Noch ein wenig weiter nach unten und du liegst auf dem Boden!“, beschwerte sich Dawn, aber ich ignorierte sie gekonnt. Mein Gesicht konnte ich zwar weniger gut verstecken, aber meine Haare gaben ihr bestes.

Nie wieder würde ich dieses Kleid tragen, wenn nötig müsste ich es eben verbrennen. Es gäbe zwar auch noch andere Methoden, aber mir war gerade danach, es anzukokeln.

Wie ich einen solchen Aufzug hasste, war nun sicherlich ersichtlich. Als ob es nicht schon genug Leute gäbe, die so herumliefen und denen ich nicht ähneln wollte. Um genauer zu sein wäre es mir am liebsten, erst gar nicht erst mit ihnen in Verbindung gebracht zu werden.

Mit der Zeit hatte ich gelernt, am besten in keinster Weise aufzufallen, oder wenigstens nicht den Mund aufzumachen. Alles was man sagte, konnte gegen einen verwendet werden, deshalb sollte man ihnen erst gar keine potenziell peinlichen Sachen erzählen. Meistens war ich wirklich gut drin, mich nicht zu blamieren, aber heute war mir das Glück anscheinend einfach nicht hold.

An der Tafel stand nämlich eine ziemlich einfache Gleichung, die ich mit Leichtigkeit hätte lösen können, aber leider wusste mein Lehrer das. „Da du ja sowieso total unterfordert bist Jamie, darfst du den Rest der Stunde mal Lehrer spielen.“

Zuerst versuchte ich so zu tun, als hätte ich ihn nicht gehört, aber als er die Kreide auf meinem Tisch ablegte, blieb mir kaum eine andere Wahl. Noch im Aufstehen zog ich den Saum meines Kleides soweit nach unten, wie möglich, achtete aber darauf, dass es oben nicht noch weiter runter rutschte.

Spätestens wenn ich meine Präsentation halten musste, würde ich ohnehin alleine dort vorne stehen. Widerwillig stand ich also auf, versucht sämtliche meiner Mitschüler zu ignorieren und drehte mich dann mit ausdruckslosem Gesicht um, als ich vorne ankam.

Unwohl ließ ich meinen Blick über die Reihen schweifen und verschränkte die Arme vor der Brust. War ja mal wieder typisch, dass ich ausgerechnet heute Lehrer spielen sollte! Wäre auch zu schön gewesen, es überhaupt nicht tun zu müssen.
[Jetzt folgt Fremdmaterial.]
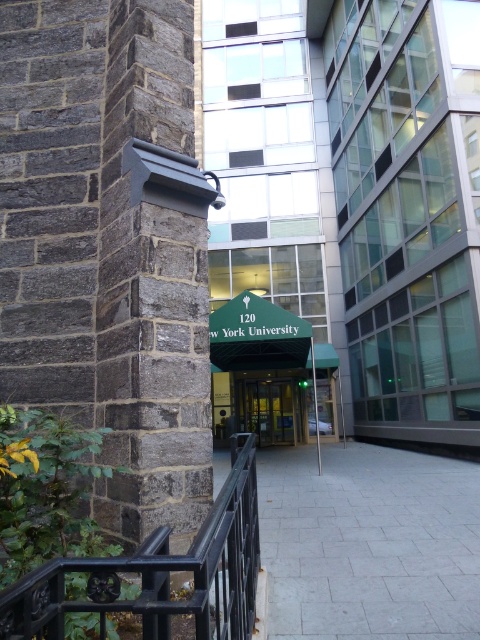 Question: Does gray stone pavement at center appear on the right side of black wrought iron at center?

Choices:
 (A) no
 (B) yes

Answer: (B)

Question: Does gray stone pavement at center appear over black wrought iron at center?

Choices:
 (A) no
 (B) yes

Answer: (A)

Question: Which point is farther to the camera?

Choices:
 (A) (453, 504)
 (B) (248, 460)

Answer: (A)

Question: Does gray stone pavement at center have a smaller size compared to green fabric entrance at center?

Choices:
 (A) no
 (B) yes

Answer: (A)

Question: Which point is farther to the camera?

Choices:
 (A) (431, 490)
 (B) (51, 586)
 (C) (179, 188)
 (D) (271, 381)

Answer: (D)

Question: Which of the following is the farthest from the observer?

Choices:
 (A) (136, 355)
 (B) (320, 589)
 (C) (289, 420)
 (D) (250, 444)

Answer: (C) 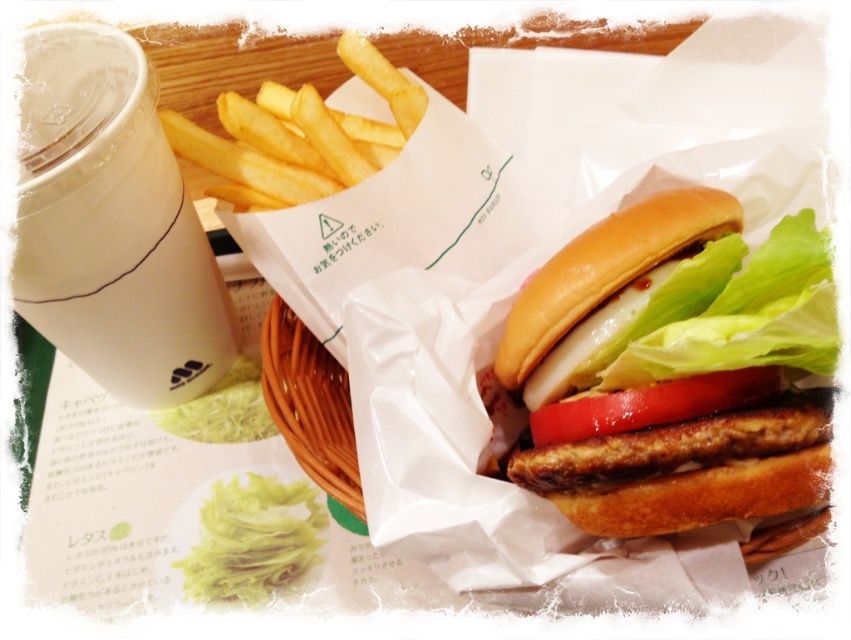 You are a food delivery person who needs to place a golden brown bun at center and a brown woven basket at center into a rectangular box that is 12 inches long. Can both items fit side by side without overlapping?

The distance between the golden brown bun at center and brown woven basket at center is 12.12 inches. Since the box is only 12 inches long, the items cannot fit side by side without overlapping.

You are a customer at a diner and want to place your burger on the table. The burger is currently on the golden brown bun at center. There is also a brown woven basket at center on the table. Can you place the burger on the table without moving the basket?

The golden brown bun at center is in front of the brown woven basket at center, so you can place the burger on the table behind the basket.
Viel mehr Pech konnte ich heute wirklich nicht mehr haben.

Wer kann die Gleichung lösen?“, fragte ich hoffnungsvoll, ansonsten müsste ich jetzt hier vorne noch anfangen, zu erklären. Dawn tat mir den riesen Gefallen und meldete sich, wenn auch ziemlich widerwillig.

Ich wusste genau, dass sie im Unterricht am liebsten unsichtbar bleiben wollte. Obwohl sie total mutig war und ein beneidenswertes Selbstbewusstsein hatte, mochte sie es aus einem mir unbekannten Grund nicht, vor der Klasse zu stehen. Vielleicht war sie ja doch verletzlicher, als sie es vorgab zu sein. Aber das war jetzt nicht meine größte Sorge, denn ich wollte es Dawn ersparen, nur wegen mir etwas tun zu müssen, dass sie nicht wollte.

Noch jemand anderes?“ Gespielt gelangweilt betrachtete ich meine Nägel, bis mich ein Räuspern dazu brachte, meinen Kopf zu heben. Harvey, der mich neulich in meinem Traum zugetextet hatte, hob tatsächlich die Hand.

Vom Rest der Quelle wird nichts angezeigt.